Project description:The emergence of novel pathogens poses a major public health threat causing widespread epidemics in susceptible populations. The Escherichia coli O104:H4 strain implicated in a 2011 outbreak in northern Germany caused the highest frequency of hemolytic uremic syndrome (HUS) and death ever recorded in a single E. coli outbreak. Therefore, it has been suggested that this strain is more virulent than other pathogenic E. coli (e.g., E. coli O157:H7). The E. coli O104:H4 outbreak strain possesses multiple virulence factors from both Shiga toxin (Stx)-producing E. coli (STEC) and enteroaggregative E. coli (EAEC), though the mechanism of pathogenesis is not known.

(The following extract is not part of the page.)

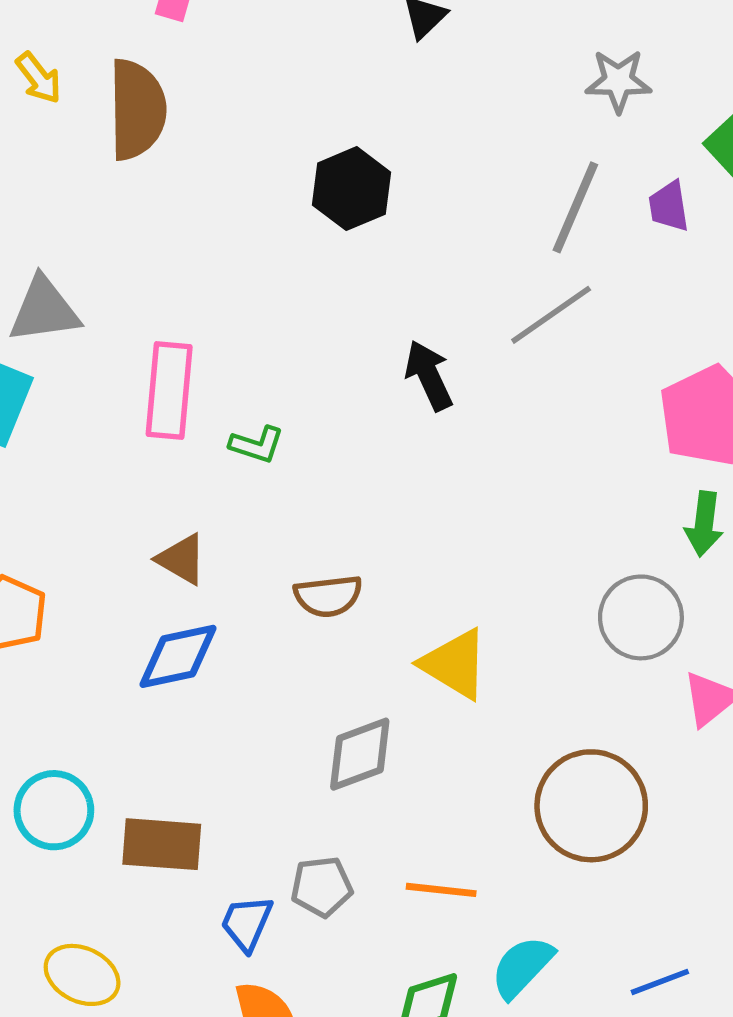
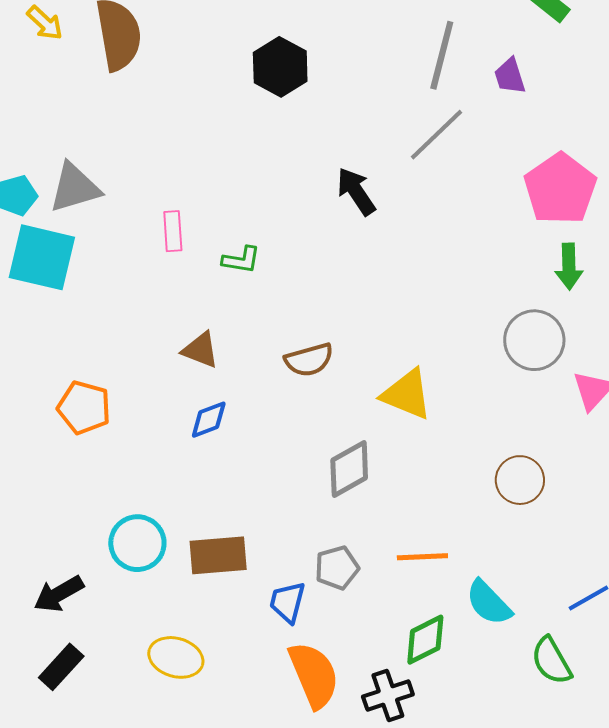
purple trapezoid: (669, 206) -> (510, 76), moved
pink rectangle: (169, 390) -> (173, 231), size x0.6
blue diamond: (178, 656) -> (209, 420), size x0.7
brown circle: (591, 806) -> (520, 480), size x0.6
cyan semicircle: (522, 967) -> (489, 603), turned -78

Here, we demonstrate that E. coli O104:H4 produces a stable biofilm in vitro and that in vivo virulence gene expression is highest when E. coli O104:H4 overexpresses genes required for aggregation and exopolysaccharide production, a characteristic of bacterial cells residing within an established biofilm. Interrupting exopolysaccharide production and biofilm formation may therefore represent effective strategies for combating future E. coli O104:H4 infections.